After securing the perimeter, 46, 47 and 48 Commandos were sent to support the Canadians and 6th Airborne division while 41 Commando stayed behind. For the next week, the strongpoint was harassed with occasional mortar and support weapon fire, attacks by rocket firing Hawker Typhoon fighter bombers and shelling by the howitzers of two Royal Marine Armoured Support Group Centaur tanks. The attention kept the Germans inside their bunkers and from attempting to repair the radar. Although the site did not threaten Allied movements in the area, it provided radar-ranging information for Luftwaffe night fighters and constantly reported on British movements. Commando patrols infiltrated the site boundary

On 14 June the Germans attempted a resupply by air, the supplies parachuted in were taken by the commandos.

On 17 June at 4:30 p.m. the assault began with a bombardment from a Royal Artillery heavy regiment 7.2 in howitzers and the field gun regiments and Royal Navy ships just offshore.
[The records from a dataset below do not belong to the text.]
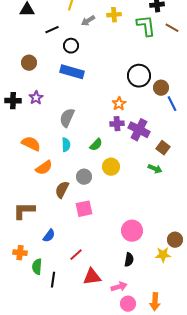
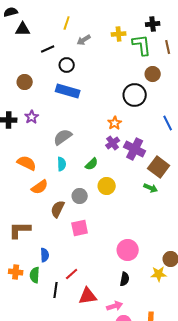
yellow cross: (114, 15) -> (119, 34), moved
brown line: (172, 28) -> (168, 47), turned 48
brown circle: (161, 88) -> (153, 74), moved
gray semicircle: (67, 118) -> (63, 137), turned 30
purple cross: (117, 124) -> (113, 143), turned -32
brown square: (163, 148) -> (159, 167), size x1.5
blue semicircle: (49, 236) -> (45, 255), turned -40
green semicircle: (37, 267) -> (35, 275), moved
black line: (53, 280) -> (56, 290), moved

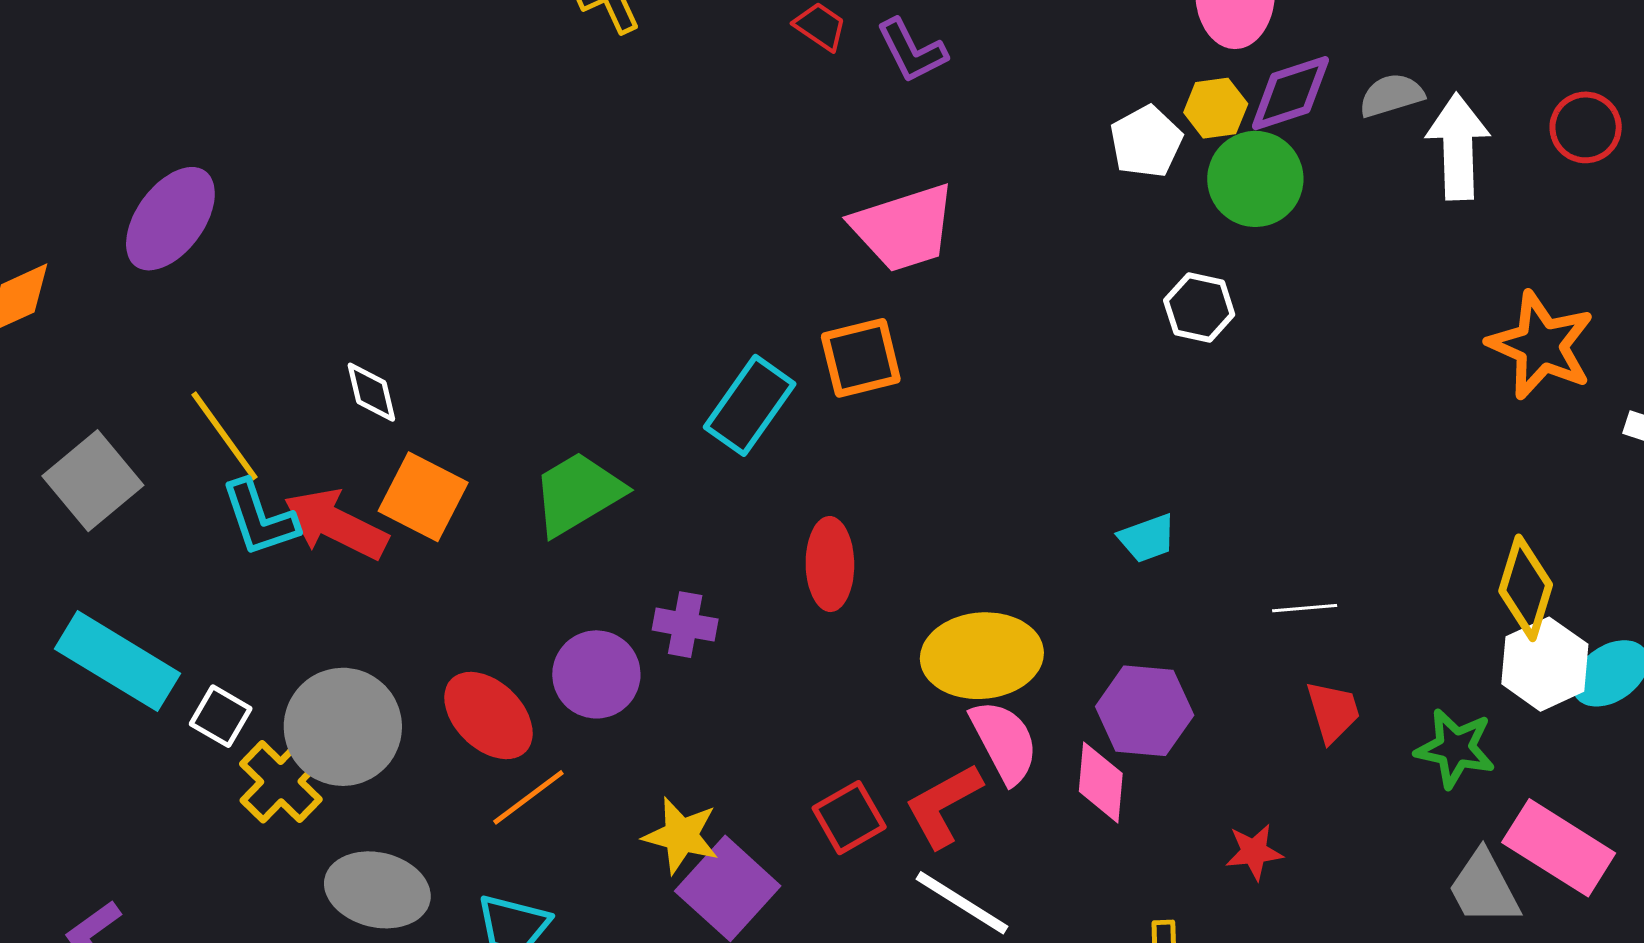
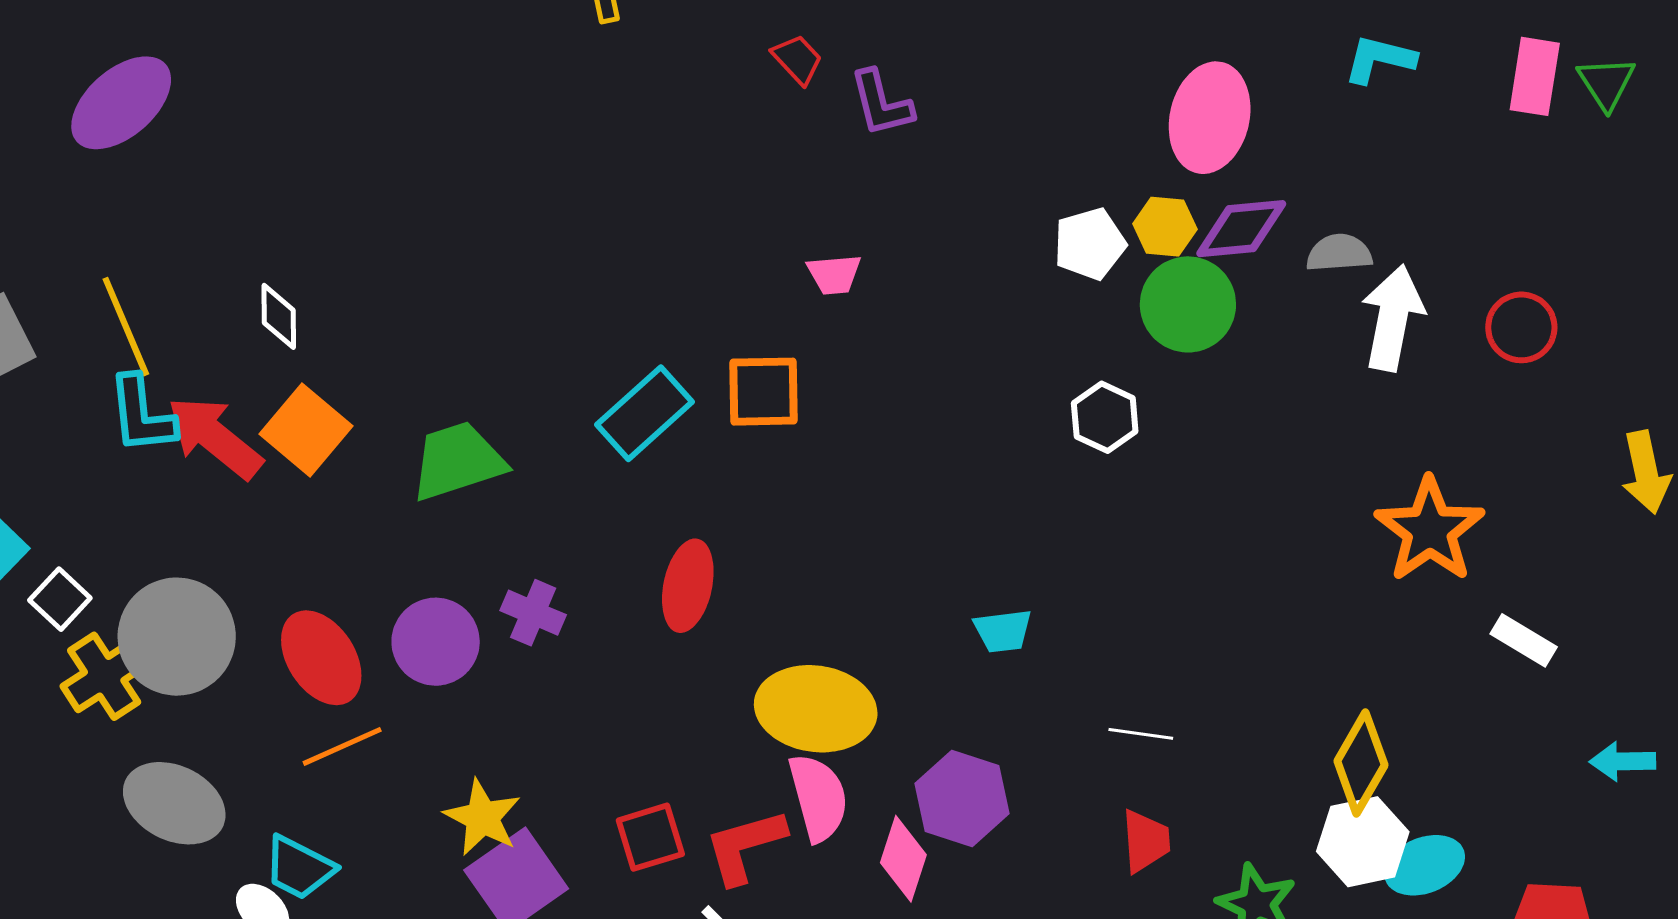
pink trapezoid: (904, 228) -> (834, 274), size x0.5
Under their new commander, Lieutenant Colonel Eric Palmer, 41 Commando and forty-four armoured engineering vehicles attacked from the north, while other AVREs (77 Assault Squadron) created a diversion from the south-west. After half an hour of continuous bombardment, the armour advanced with 28 Sherman Crab mine-clearing tanks of the 22nd Dragoons, that cleared the way through the minefields using their machine guns and 75mm guns to suppress return fire. The 26th Assault Squadron's 17 Churchill tank AVREs with their spigot mortar demolition guns and demolition charges followed behind. At the same time the remainder of the squadron gave covering fire in particular against the supposed targets of the five anti-tank guns. While the Crabs were successful in clearing the minefields, AVRES with their high explosive bombs caused severe destruction; one hit a 50 mm gun and another an open emplacement at 60 yd range. With demoltiion charges laid on the tops of the bunkers the effect was devastating to the German defenders.

At 5:40 p.m. the 160 men of 41 Commando rushed the bombarded positions and soon after swept over the outer defences. Not long after that they entered the casemates, tunnels and bunkers, where they found many shocked and dazed Germans. With nearly all the strongpoint taken, it was clear to the Germans that the station could no longer be defended. and they surrendered. The assault on the small station on the northern site was similarly successful. The 38 German defenders almost immediately gave up; like the others they had been dazed, shocked and exhausted by the bombardment.

==Aftermath==
The two hundred and twenty seven remaining Luftwaffe personnel, including five officers, surrendered and the last of the 4th Special Service Brigade's D-Day objectives was finally achieved. 41 Commando had suffered six casualties including one killed, whilst the tank crews from the 79th Armoured Division suffered three killed and seven wounded. Four Crabs tanks disabled by mines, one AVRE was destroyed and another three were disabled during their close-range exchange with the German defenders. All but one of these tank was repairable.

By middle of June, with the last German stronghold near the beaches taken, the Allied beachhead was secure. The front-line was still 10 mi beyond the beaches and that meant that Allied naval gunfire could break up any German attacks. Allied air forces, particularly the Typhoons dominating the sky could also break German troop concentrations.

The radar site at Douvres-la-Délivrande is now home to a museum, with two of the bunkers housing displays about the evolution and role of radar. The museum also maintains a rare preserved example of the Würzburg radar antenna.